On 4/6/15 12:06 PM, Clint Byrum wrote:
> Excerpts from Boris Bobrov's message of 2015-04-03 18:29:08 -0700:
>> On Saturday 04 April 2015 03:55:59 Morgan Fainberg wrote:
>>> I am looking forward to the Liberty cycle and seeing the special casing we
>>> do for SQLite in our migrations (and elsewhere). My inclination is that we
>>> should (similar to the deprecation of eventlet) deprecate support for
>>> SQLite in Keystone. In Liberty we will have a full functional test suite
>>> that can (and will) be used to validate everything against much more real
>>> environments instead of in-process “eventlet-like” test-keystone-services;
>>> the “Restful test cases” will no longer be part of the standard unit tests
>>> (as they are functional testing). With this change I’m inclined to say
>>> SQLite (being the non-production usable DB) what it is we should look at
>>> dropping migration support for SQLite and the custom work-arounds.
>>>
>>> Most deployers and developers (as far as I know) use devstack and MySQL or
>>> Postgres to really suss out DB interactions.
>>>
>>> I am looking for feedback from the community on the general stance for
>>> SQLite, and more specifically the benefit (if any) of supporting it in
>>> Keystone.
>> +1. Drop it and clean up tons of code used for support of sqlite only.
>>
>> Doing tests with mysql is as easy, as with sqlite ("mysqladmin drop -f;
>> mysqladmin create" for "reset"), and using it by default will finally make
>> people test their code on real rdbmses.
>>
> Please please please be careful with that and make sure the database
> name is _always_ random in tests... or even better, write a fixture to
> spin up a mysqld inside a private tempdir.

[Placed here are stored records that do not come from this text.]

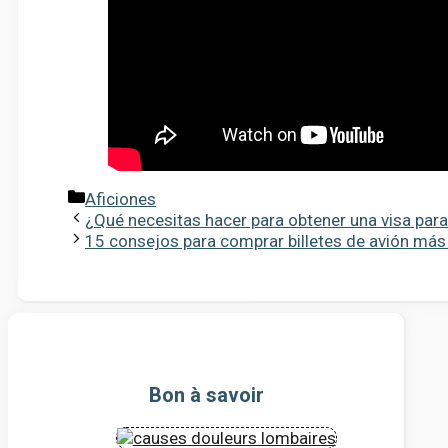
Categorías
Aficiones
¿Qué necesitas hacer para obtener una visa para
15 consejos para comprar billetes de avión más
Bon à savoir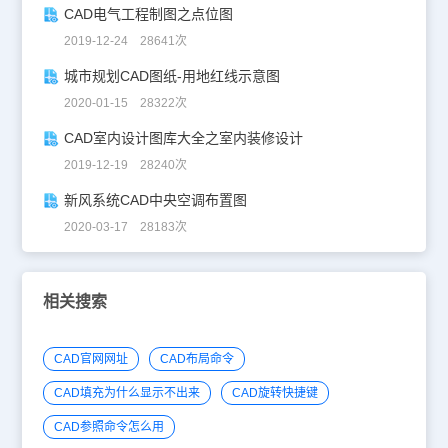
CAD电气工程制图之点位图
2019-12-24 28641次
城市规划CAD图纸-用地红线示意图
2020-01-15 28322次
CAD室内设计图库大全之室内装修设计
2019-12-19 28240次
新风系统CAD中央空调布置图
2020-03-17 28183次
相关搜索
CAD官网网址
CAD布局命令
CAD填充为什么显示不出来
CAD旋转快捷键
CAD参照命令怎么用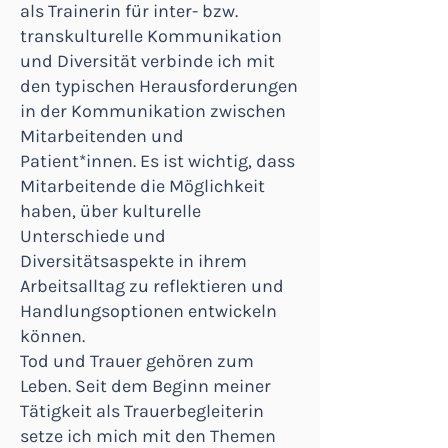
als Trainerin für inter- bzw.
transkulturelle Kommunikation
und Diversität verbinde ich mit
den typischen Herausforderungen
in der Kommunikation zwischen
Mitarbeitenden und
Patient*innen. Es ist wichtig, dass
Mitarbeitende die Möglichkeit
haben, über kulturelle
Unterschiede und
Diversitätsaspekte in ihrem
Arbeitsalltag zu reflektieren und
Handlungsoptionen entwickeln
können.
Tod und Trauer gehören zum
Leben. Seit dem Beginn meiner
Tätigkeit als Trauerbegleiterin
setze ich mich mit den Themen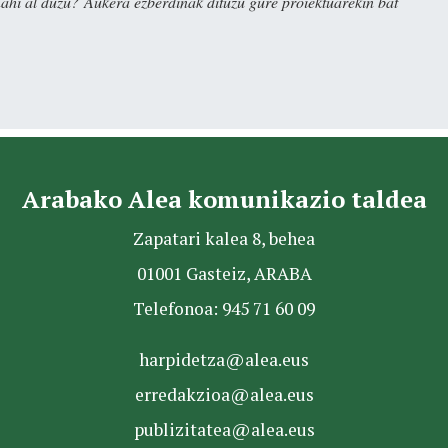
nahi al duzu? Aukera ezberdinak dituzu gure proiektuarekin bat
Arabako Alea komunikazio taldea
Zapatari kalea 8, behea
01001 Gasteiz, ARABA
Telefonoa: 945 71 60 09
harpidetza@alea.eus
erredakzioa@alea.eus
publizitatea@alea.eus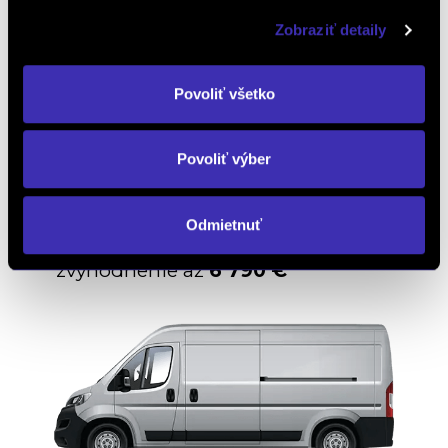
Zobraziť detaily
Povoliť všetko
CHCEM COMBO LIFE »
Povoliť výber
ZOBRAZIŤ PONUKU »
Odmietnuť
OPEL MOVANO
zvýhodnenie až
6 790 €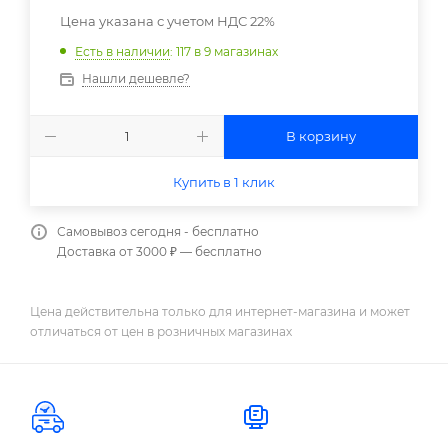
Цена указана с учетом НДС 22%
Есть в наличии
: 117
в 9 магазинах
Нашли дешевле?
В корзину
Купить в 1 клик
Самовывоз сегодня - бесплатно
Доставка от 3000 ₽ — бесплатно
Цена действительна только для интернет-магазина и может
отличаться от цен в розничных магазинах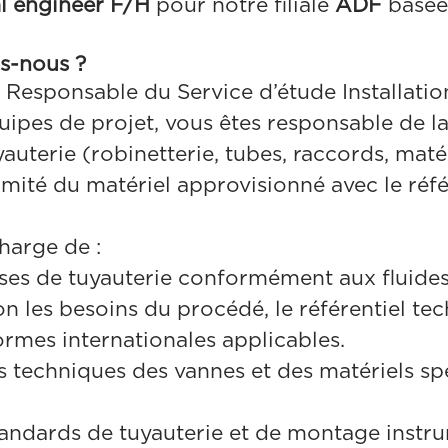
l engineer
F/H
pour notre filiale
ADF
basée
s-nous ?
 Responsable du Service d’étude Installatio
uipes de projet, vous êtes responsable de la
yauterie (robinetterie, tubes, raccords, maté
rmité du matériel approvisionné avec le réfé
harge de :
asses de tuyauterie conformément aux fluides
on les besoins du procédé, le référentiel te
normes internationales applicables.
es techniques des vannes et des matériels s
tandards de tuyauterie et de montage instr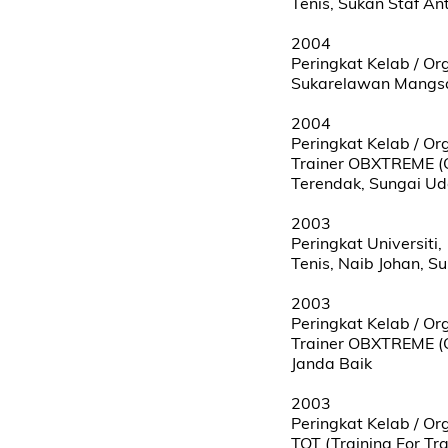
Tenis, Sukan Staf An
2004
Peringkat Kelab / Or
Sukarelawan Mangsa
2004
Peringkat Kelab / Or
Trainer OBXTREME (O
Terendak, Sungai U
2003
Peringkat Universiti,
Tenis, Naib Johan, 
2003
Peringkat Kelab / Or
Trainer OBXTREME (O
Janda Baik
2003
Peringkat Kelab / Or
TOT (Training For T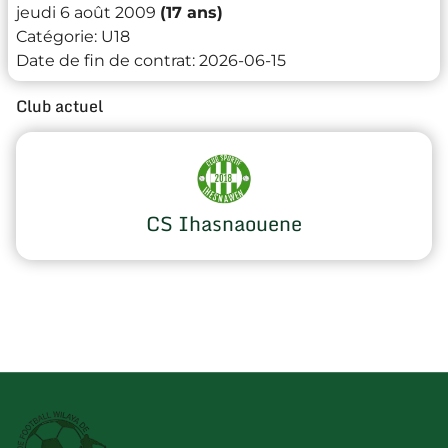
jeudi 6 août 2009
(17 ans)
Catégorie:
U18
Date de fin de contrat:
2026-06-15
Club actuel
CS Ihasnaouene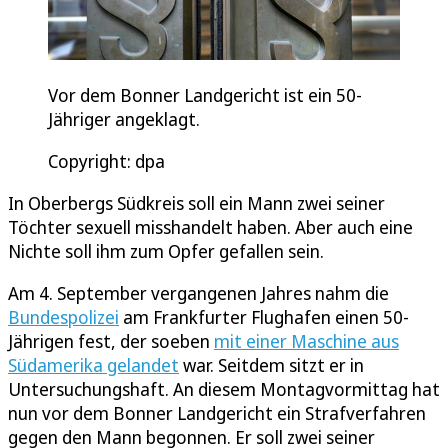
Vor dem Bonner Landgericht ist ein 50-
Jähriger angeklagt.
Copyright: dpa
In Oberbergs Südkreis soll ein Mann zwei seiner
Töchter sexuell misshandelt haben. Aber auch eine
Nichte soll ihm zum Opfer gefallen sein.
Am 4. September vergangenen Jahres nahm die
Bundespolizei
am Frankfurter Flughafen einen 50-
Jährigen fest, der soeben
mit einer Maschine aus
Südamerika gelandet
war. Seitdem sitzt er in
Untersuchungshaft. An diesem Montagvormittag hat
nun vor dem Bonner Landgericht ein Strafverfahren
gegen den Mann begonnen. Er soll zwei seiner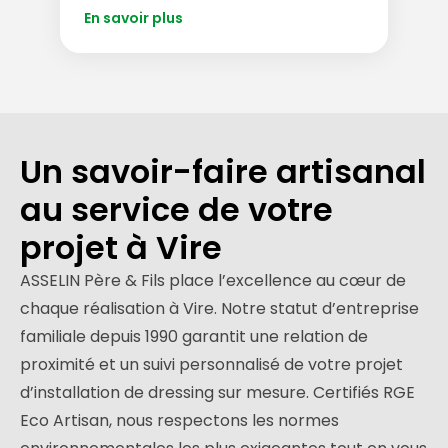
En savoir plus
Un savoir-faire artisanal
au service de votre
projet à Vire
ASSELIN Père & Fils place l’excellence au cœur de
chaque réalisation à Vire. Notre statut d’entreprise
familiale depuis 1990 garantit une relation de
proximité et un suivi personnalisé de votre projet
d’installation de dressing sur mesure. Certifiés RGE
Eco Artisan, nous respectons les normes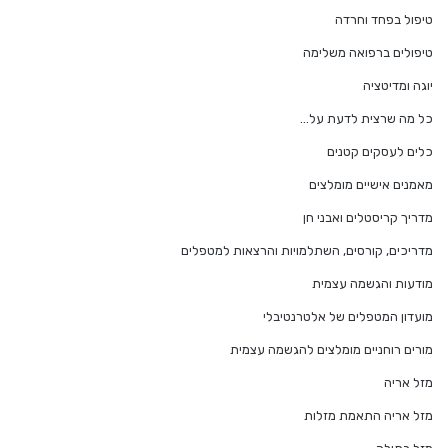
טיפול בפחד וחרדה
טיפולים ברפואה משלימה
יוגה ומדיטציה
כל מה שרצית לדעת על…
כלים לעסקים קטנים
מאמנים אישיים מומלצים
מדריך קריסטלים ואבני חן
מדריכים, קורסים, השתלמויות והרצאות למטפלים
מודעות והגשמה עצמית
מועדון המטפלים של אלטרנטיבלי
מורים רוחניים מומלצים להגשמה עצמית
מזל אריה
מזל אריה התאמת מזלות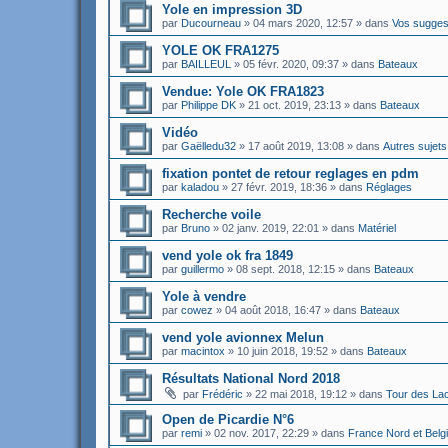
Yole en impression 3D
par
Ducourneau
»
04 mars 2020, 12:57
» dans
Vos sugges
YOLE OK FRA1275
par
BAILLEUL
»
05 févr. 2020, 09:37
» dans
Bateaux
Vendue: Yole OK FRA1823
par
Philippe DK
»
21 oct. 2019, 23:13
» dans
Bateaux
Vidéo
par
Gaëlledu32
»
17 août 2019, 13:08
» dans
Autres sujet
fixation pontet de retour reglages en pdm
par
kaladou
»
27 févr. 2019, 18:36
» dans
Réglages
Recherche voile
par
Bruno
»
02 janv. 2019, 22:01
» dans
Matériel
vend yole ok fra 1849
par
guillermo
»
08 sept. 2018, 12:15
» dans
Bateaux
Yole à vendre
par
cowez
»
04 août 2018, 16:47
» dans
Bateaux
vend yole avionnex Melun
par
macintox
»
10 juin 2018, 19:52
» dans
Bateaux
Résultats National Nord 2018
par
Frédéric
»
22 mai 2018, 19:12
» dans
Tour des La
Open de Picardie N°6
par
remi
»
02 nov. 2017, 22:29
» dans
France Nord et Belg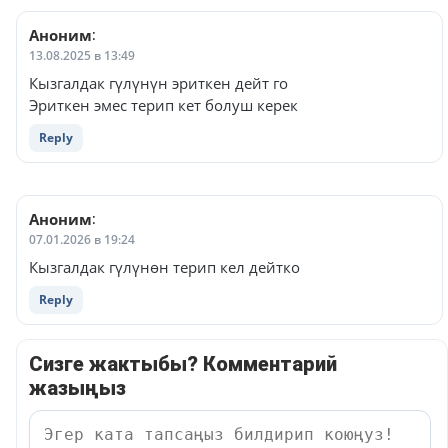
Аноним
:
13.08.2025 в 13:49
Кызгалдак гүлүнүн эриткен дейт го
Эриткен эмес терип кет болуш керек
Reply
Аноним
:
07.01.2026 в 19:24
Кызгалдак гүлүнөн терип кел дейтко
Reply
Сизге жактыбы? Комментарий
жазыңыз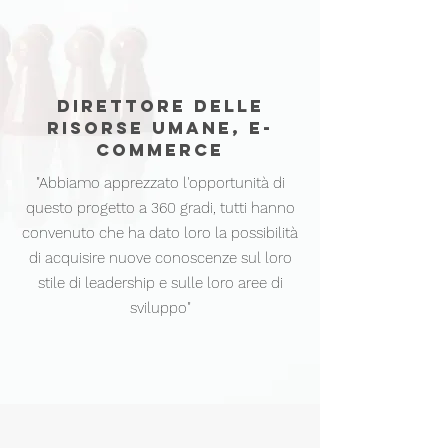
DIRETTORE DELLE
RISORSE UMANE, E-
COMMERCE
"Abbiamo apprezzato l'opportunità di
questo progetto a 360 gradi, tutti hanno
convenuto che ha dato loro la possibilità
di acquisire nuove conoscenze sul loro
stile di leadership e sulle loro aree di
sviluppo"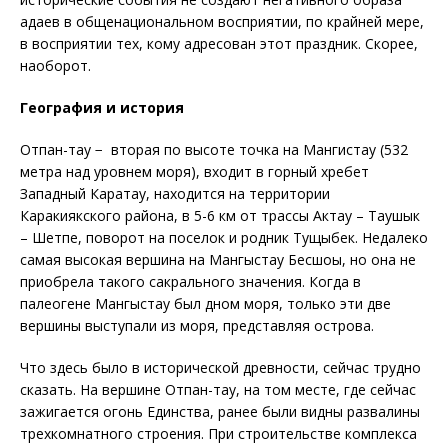
адаев в общенациональном восприятии, по крайней мере,
в восприятии тех, кому адресован этот праздник. Скорее,
наоборот.
География и история
Отпан-тау − вторая по высоте точка на Мангистау (532
метра над уровнем моря), входит в горный хребет
Западный Каратау, находится на территории
Каракиякского района, в 5-6 км от трассы Актау – Таушык
– Шетпе, поворот на поселок и родник Тущыбек. Недалеко
самая высокая вершина на Мангыстау Бесшоқы, но она не
приобрела такого сакрального значения. Когда в
палеогене Мангыстау был дном моря, только эти две
вершины выступали из моря, представляя острова.
Что здесь было в исторической древности, сейчас трудно
сказать. На вершине Отпан-тау, на том месте, где сейчас
зажигается огонь Единства, ранее были видны развалины
трехкомнатного строения. При строительстве комплекса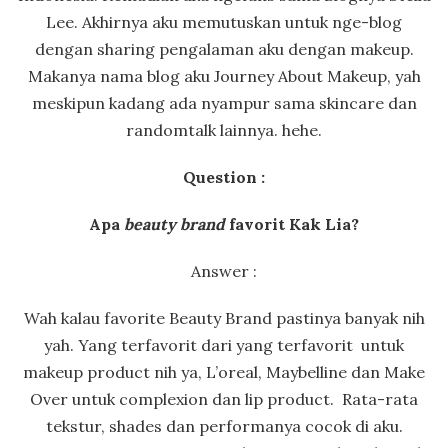
Lee. Akhirnya aku memutuskan untuk nge-blog
dengan sharing pengalaman aku dengan makeup.
Makanya nama blog aku Journey About Makeup, yah
meskipun kadang ada nyampur sama skincare dan
randomtalk lainnya. hehe.
Question :
Apa
beauty brand
favorit Kak Lia?
Answer :
Wah kalau favorite Beauty Brand pastinya banyak nih
yah. Yang terfavorit dari yang terfavorit untuk
makeup product nih ya, L’oreal, Maybelline dan Make
Over untuk complexion dan lip product. Rata-rata
tekstur, shades dan performanya cocok di aku.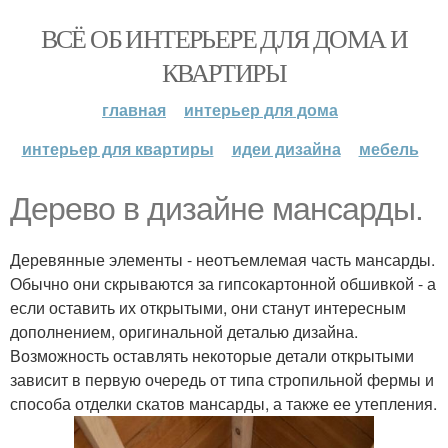
ВСЁ ОБ ИНТЕРЬЕРЕ ДЛЯ ДОМА И
КВАРТИРЫ
главная
интерьер для дома
интерьер для квартиры
идеи дизайна
мебель
Дерево в дизайне мансарды.
Деревянные элементы - неотъемлемая часть мансарды.
Обычно они скрываются за гипсокартонной обшивкой - а
если оставить их открытыми, они станут интересным
дополнением, оригинальной деталью дизайна.
Возможность оставлять некоторые детали открытыми
зависит в первую очередь от типа стропильной фермы и
способа отделки скатов мансарды, а также ее утепления.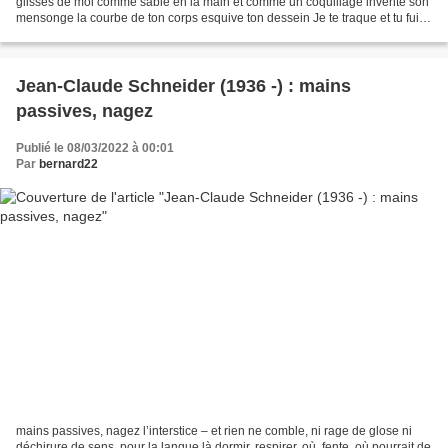
glisses de moi comme sable en la main et comme un coquillage invente son
mensonge la courbe de ton corps esquive ton dessein Je te traque et tu fuis
Je te perds et tu plonges Les forêts...
Jean-Claude Schneider (1936 -) : mains
passives, nagez
Publié le 08/03/2022 à 00:01
Par
bernard22
mains passives, nagez l’interstice – et rien ne comble, ni rage de glose ni
déchirure de sens, pour la langue là dormir, respirer, où, fente, où pourrait de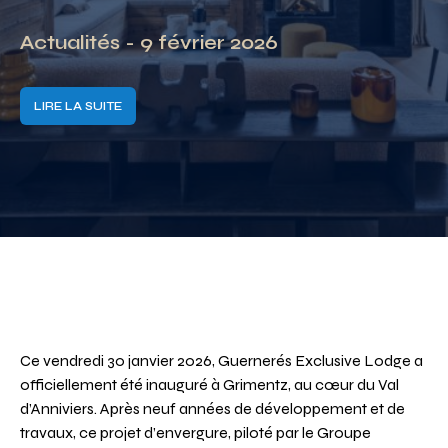
Actualités - 9 février 2026
LIRE LA SUITE
Ce vendredi 30 janvier 2026, Guernerés Exclusive Lodge a
officiellement été inauguré à Grimentz, au cœur du Val
d’Anniviers. Après neuf années de développement et de
travaux, ce projet d’envergure, piloté par le Groupe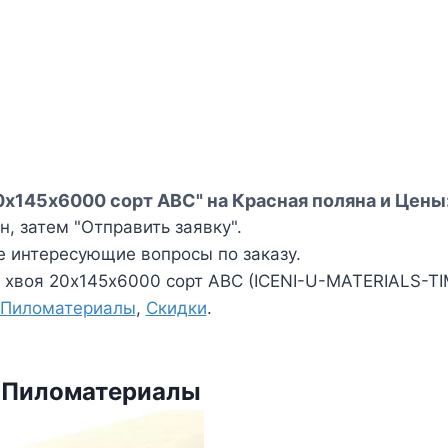
20х145х6000 сорт АВС" на Красная поляна и Цены
, затем "Отправить заявку".
е интересующие вопросы по заказу.
а хвоя 20х145х6000 сорт АВС (ICENI-U-MATERIALS-
Пиломатериалы
,
Скидки
.
и Пиломатериалы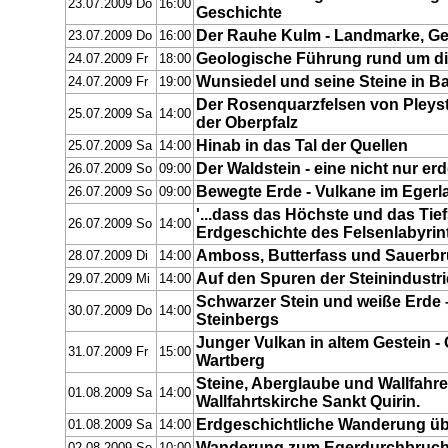
23.07.2009 Do
16:00
Geschichte
Der Rauhe Kulm - Landmarke, G
23.07.2009 Do
16:00
Geologische Führung rund um d
24.07.2009 Fr
18:00
Wunsiedel und seine Steine in 
24.07.2009 Fr
19:00
Der Rosenquarzfelsen von Pleyst
25.07.2009 Sa
14:00
der Oberpfalz
Hinab in das Tal der Quellen
25.07.2009 Sa
14:00
Der Waldstein - eine nicht nur e
26.07.2009 So
09:00
Bewegte Erde - Vulkane im Egerl
26.07.2009 So
09:00
'...dass das Höchste und das Tiefs
26.07.2009 So
14:00
Erdgeschichte des Felsenlabyrin
Amboss, Butterfass und Sauerb
28.07.2009 Di
14:00
Auf den Spuren der Steinindustr
29.07.2009 Mi
14:00
Schwarzer Stein und weiße Erde
30.07.2009 Do
14:00
Steinbergs
Junger Vulkan in altem Gestein -
31.07.2009 Fr
15:00
Wartberg
Steine, Aberglaube und Wallfahr
01.08.2009 Sa
14:00
Wallfahrtskirche Sankt Quirin.
Erdgeschichtliche Wanderung üb
01.08.2009 Sa
14:00
Wanderung zum Egerdurchbruc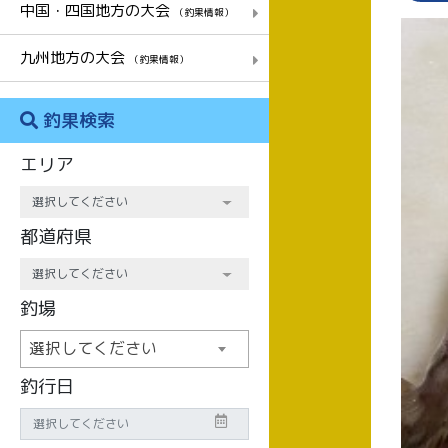
中国・四国地方の大会
（釣果情報）
九州地方の大会
（釣果情報）
釣果検索
エリア
都道府県
釣場
選択してください
釣行日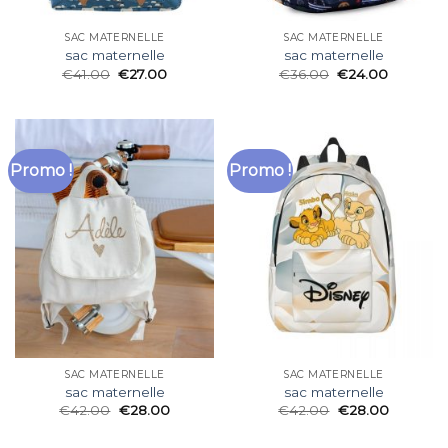
SAC MATERNELLE
SAC MATERNELLE
sac maternelle
sac maternelle
€
41.00
€
27.00
€
36.00
€
24.00
Promo !
Promo !
SAC MATERNELLE
SAC MATERNELLE
sac maternelle
sac maternelle
€
42.00
€
28.00
€
42.00
€
28.00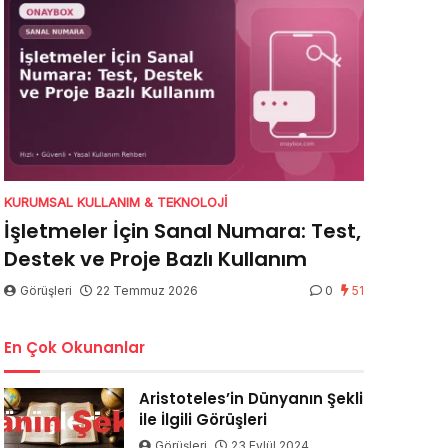
KURUMSAL KULLANIM & TEKNOLOJI
İşletmeler İçin Sanal Numara: Test,
Destek ve Proje Bazlı Kullanım
Görüşleri
22 Temmuz 2026
0
51
En Çok Okunanlar
Aristoteles’in Dünyanın Şekli
ile İlgili Görüşleri
Görüşleri
23 Eylül 2024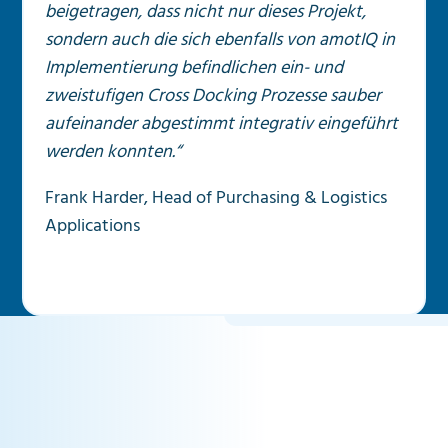
beigetragen, dass nicht nur dieses Projekt,
sondern auch die sich ebenfalls von amotIQ in
Implementierung befindlichen ein- und
zweistufigen Cross Docking Prozesse sauber
aufeinander abgestimmt integrativ eingeführt
werden konnten.“
Frank Harder, Head of Purchasing & Logistics
Applications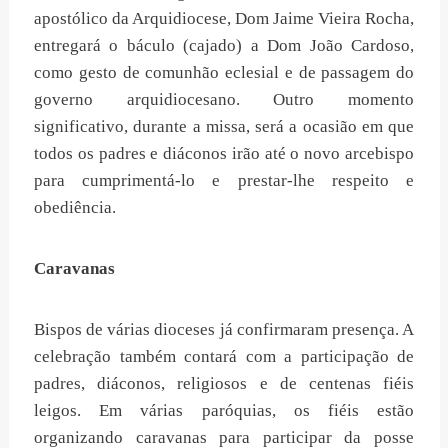
apostólico da Arquidiocese, Dom Jaime Vieira Rocha,
entregará o báculo (cajado) a Dom João Cardoso,
como gesto de comunhão eclesial e de passagem do
governo arquidiocesano. Outro momento
significativo, durante a missa, será a ocasião em que
todos os padres e diáconos irão até o novo arcebispo
para cumprimentá-lo e prestar-lhe respeito e
obediência.
Caravanas
Bispos de várias dioceses já confirmaram presença. A
celebração também contará com a participação de
padres, diáconos, religiosos e de centenas fiéis
leigos. Em várias paróquias, os fiéis estão
organizando caravanas para participar da posse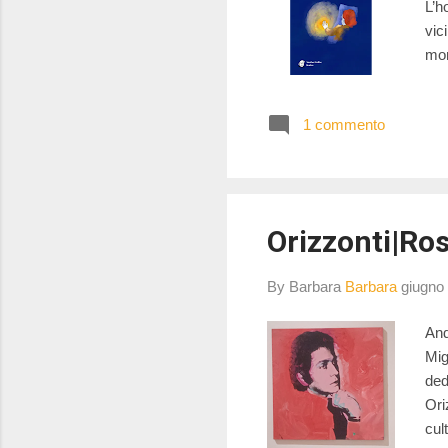
L’h
vic
mon
rac
que
1 commento
stu
cap
rie
rom
Orizzonti|Ro
By Barbara
Barbara
giugno
And
Mig
ded
Ori
cul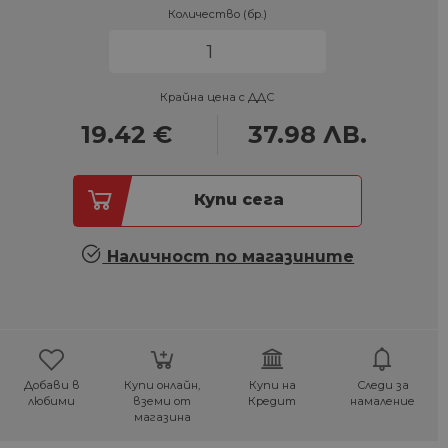
Количество (бр.)
Крайна цена с ДДС
19.42
€
37.98
ЛВ.
Купи сега
Наличност по магазините
Добави в
Купи онлайн,
Купи на
Следи за
любими
вземи от
Кредит
намаление
магазина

That would be a really cool
> thing for oslo.db to provide actually.
>
> I'm just thinking some poor sap runs the test suite with the wrong
> .my.cnf in the wrong place and <poof> there went keystone's db.
The standard approach here is that tests based on the oslo.db approach 
by default connect using a username openstack_citest on localhost, which 
is then used to create databases of random names. If you base your 
database tests on oslo.db, you get that right now.   This 
username/host/etc is also configurable through environment variables.  I 
don't see how my.cnf is involved in this nor how it would impact 
someone's keystone database, unless we're talking about tests that 
happen to load down and/or crash the whole database server.

spinning up a whole mysqld seems really heavy-handed and unnecessary.  
Not to mention the tests run on other backends as well such as Postgresql.